The expected answer is the set of lines in the data below between the line holding "Economía Azul" and the line holding "Cediport / Publicaciones", inclusive, written out exactly.
++++
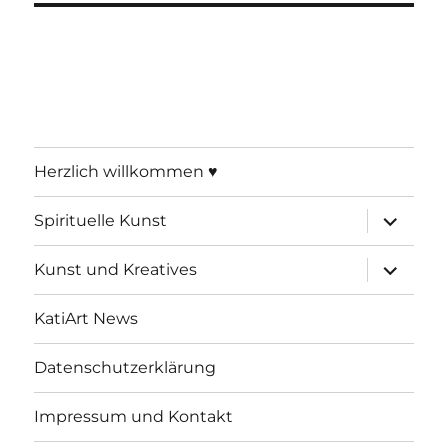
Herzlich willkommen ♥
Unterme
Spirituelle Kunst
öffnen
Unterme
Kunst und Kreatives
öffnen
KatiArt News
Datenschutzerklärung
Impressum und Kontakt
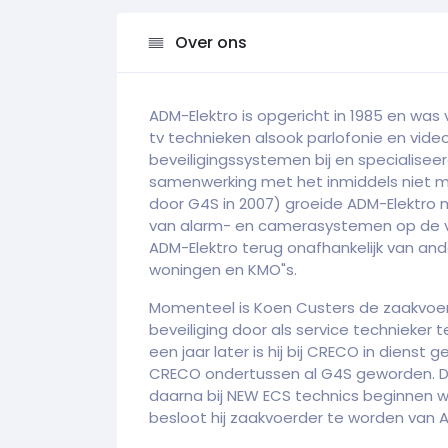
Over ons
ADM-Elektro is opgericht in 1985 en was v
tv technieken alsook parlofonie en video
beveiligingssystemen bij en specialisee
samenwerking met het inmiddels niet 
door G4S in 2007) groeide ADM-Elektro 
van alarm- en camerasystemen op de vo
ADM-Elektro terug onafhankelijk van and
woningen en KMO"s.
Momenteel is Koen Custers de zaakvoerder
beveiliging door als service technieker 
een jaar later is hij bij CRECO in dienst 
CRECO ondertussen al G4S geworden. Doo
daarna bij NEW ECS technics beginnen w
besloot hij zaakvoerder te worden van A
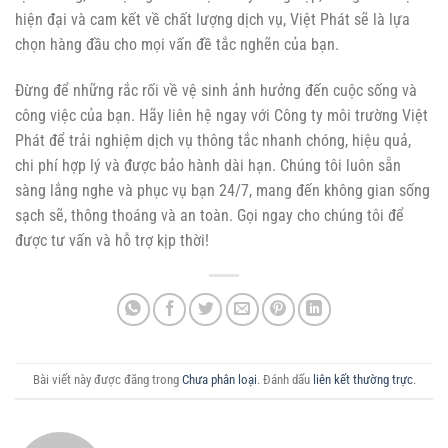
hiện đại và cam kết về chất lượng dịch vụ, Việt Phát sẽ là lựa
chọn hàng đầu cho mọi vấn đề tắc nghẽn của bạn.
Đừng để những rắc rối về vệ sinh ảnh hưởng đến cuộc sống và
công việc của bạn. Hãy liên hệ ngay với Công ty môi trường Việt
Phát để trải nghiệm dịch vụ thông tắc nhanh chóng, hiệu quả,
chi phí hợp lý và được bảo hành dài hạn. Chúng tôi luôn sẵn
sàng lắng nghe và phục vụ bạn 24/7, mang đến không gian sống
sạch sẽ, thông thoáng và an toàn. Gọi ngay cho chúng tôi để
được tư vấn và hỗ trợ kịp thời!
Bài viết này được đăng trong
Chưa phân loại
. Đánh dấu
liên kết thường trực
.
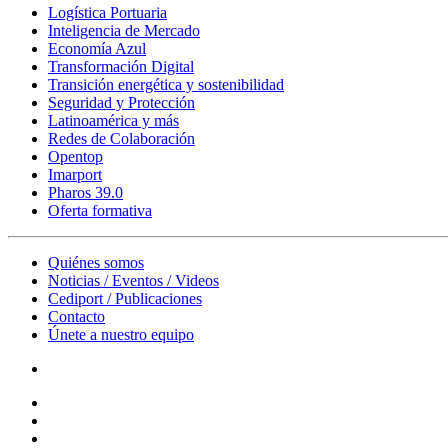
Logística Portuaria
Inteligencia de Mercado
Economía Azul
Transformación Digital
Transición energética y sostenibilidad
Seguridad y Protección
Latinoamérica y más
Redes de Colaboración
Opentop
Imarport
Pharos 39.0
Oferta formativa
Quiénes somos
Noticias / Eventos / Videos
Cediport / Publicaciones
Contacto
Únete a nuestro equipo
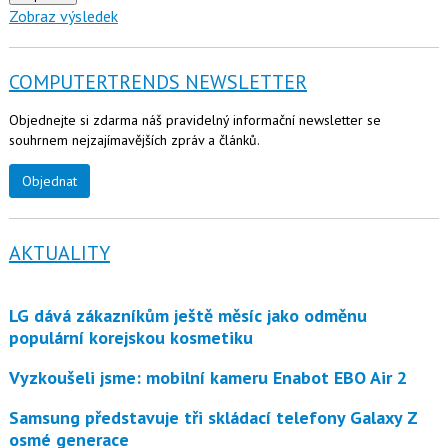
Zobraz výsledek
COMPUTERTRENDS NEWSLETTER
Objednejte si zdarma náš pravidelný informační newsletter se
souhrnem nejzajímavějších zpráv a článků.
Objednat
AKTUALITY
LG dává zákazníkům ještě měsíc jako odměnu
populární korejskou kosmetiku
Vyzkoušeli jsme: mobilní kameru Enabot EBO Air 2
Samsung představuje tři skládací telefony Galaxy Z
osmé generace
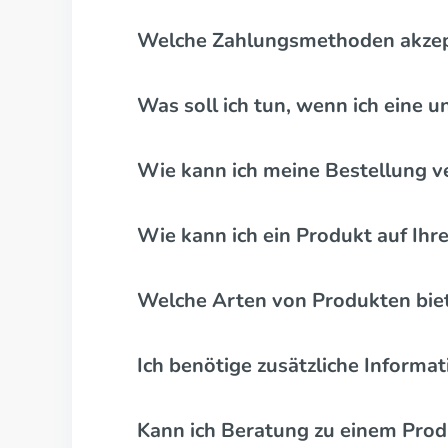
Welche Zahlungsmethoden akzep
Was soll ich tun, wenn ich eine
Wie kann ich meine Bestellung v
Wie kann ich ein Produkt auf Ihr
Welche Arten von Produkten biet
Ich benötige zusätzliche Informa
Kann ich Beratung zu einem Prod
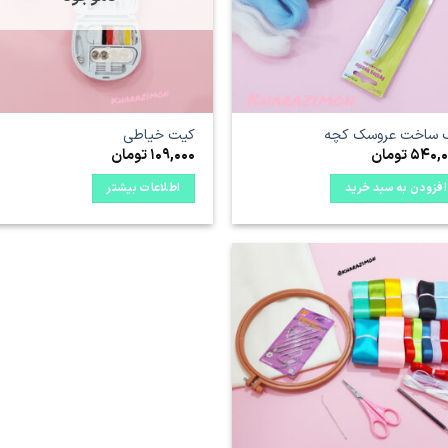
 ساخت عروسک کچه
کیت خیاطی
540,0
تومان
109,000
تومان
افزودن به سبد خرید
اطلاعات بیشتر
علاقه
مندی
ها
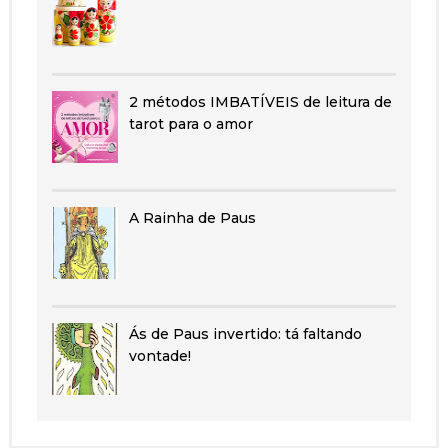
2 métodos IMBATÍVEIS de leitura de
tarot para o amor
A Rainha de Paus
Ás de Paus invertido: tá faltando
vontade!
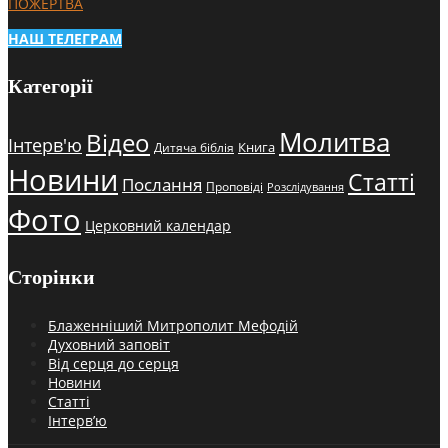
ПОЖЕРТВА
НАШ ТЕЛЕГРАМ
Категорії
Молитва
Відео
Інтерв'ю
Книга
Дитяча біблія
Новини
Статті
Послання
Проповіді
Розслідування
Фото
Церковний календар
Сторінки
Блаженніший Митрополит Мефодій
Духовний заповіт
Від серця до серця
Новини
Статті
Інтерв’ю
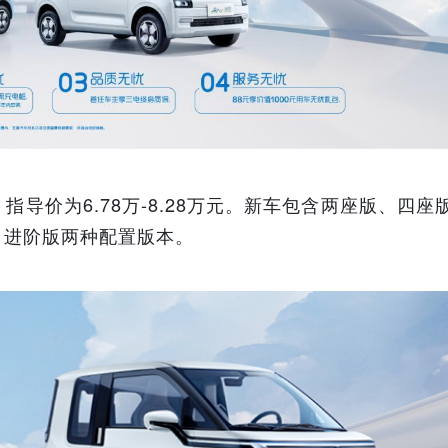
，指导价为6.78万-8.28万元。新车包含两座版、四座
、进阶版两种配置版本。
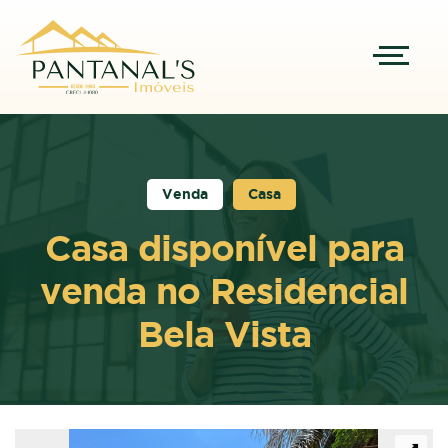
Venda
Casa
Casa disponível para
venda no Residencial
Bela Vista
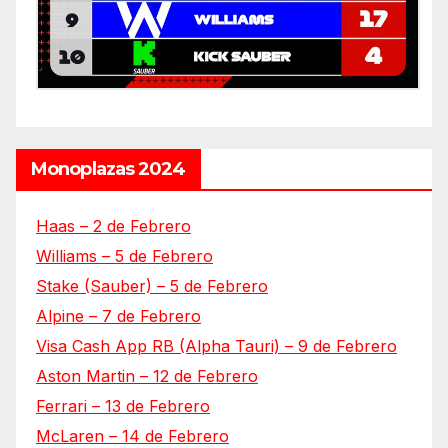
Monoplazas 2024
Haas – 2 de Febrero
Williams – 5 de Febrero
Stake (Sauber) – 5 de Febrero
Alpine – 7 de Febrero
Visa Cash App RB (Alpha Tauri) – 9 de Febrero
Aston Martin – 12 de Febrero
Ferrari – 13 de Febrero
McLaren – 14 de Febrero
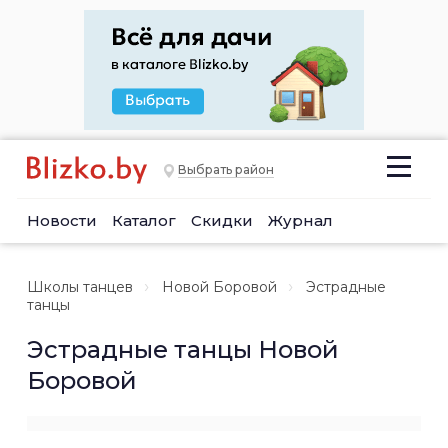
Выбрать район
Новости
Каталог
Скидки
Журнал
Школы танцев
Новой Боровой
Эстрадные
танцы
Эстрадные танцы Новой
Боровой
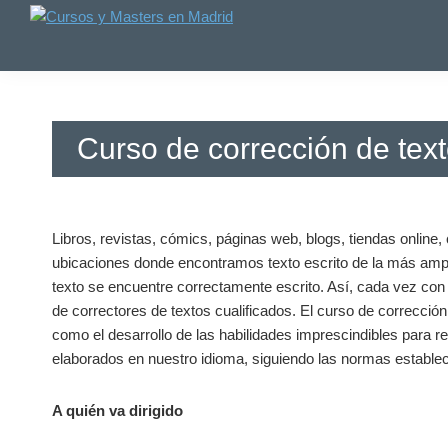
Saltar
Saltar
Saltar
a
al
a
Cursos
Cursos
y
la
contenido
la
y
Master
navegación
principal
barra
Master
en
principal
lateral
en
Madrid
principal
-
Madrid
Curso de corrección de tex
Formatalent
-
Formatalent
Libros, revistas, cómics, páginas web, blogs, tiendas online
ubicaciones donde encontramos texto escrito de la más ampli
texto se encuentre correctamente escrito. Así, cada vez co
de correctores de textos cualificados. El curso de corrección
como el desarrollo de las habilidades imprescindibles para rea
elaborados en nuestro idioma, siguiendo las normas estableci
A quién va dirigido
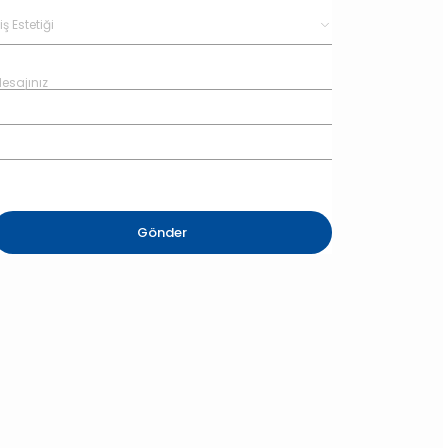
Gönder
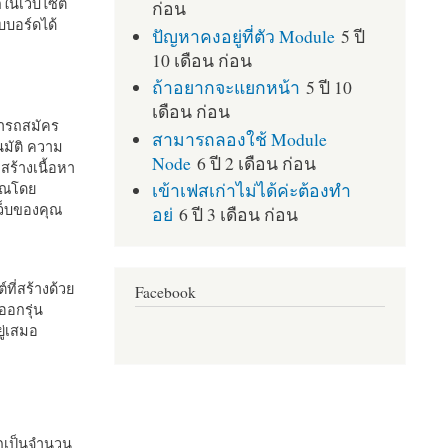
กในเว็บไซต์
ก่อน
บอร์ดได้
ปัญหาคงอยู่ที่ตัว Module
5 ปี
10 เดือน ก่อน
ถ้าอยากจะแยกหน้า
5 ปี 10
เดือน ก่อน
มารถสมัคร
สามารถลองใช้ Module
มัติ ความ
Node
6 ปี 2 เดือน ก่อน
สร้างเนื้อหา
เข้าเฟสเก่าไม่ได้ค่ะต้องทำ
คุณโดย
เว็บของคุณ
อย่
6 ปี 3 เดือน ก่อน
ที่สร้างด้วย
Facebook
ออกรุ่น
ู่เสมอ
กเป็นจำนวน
++++
ANSWER FOR THE TASK:
Economía Azul
Transformación Digital
Transición energética y sostenibilidad
Seguridad y Protección
Latinoamérica y más
Redes de Colaboración
Opentop
Imarport
Pharos 39.0
Oferta formativa
Quiénes somos
Noticias / Eventos / Videos
Cediport / Publicaciones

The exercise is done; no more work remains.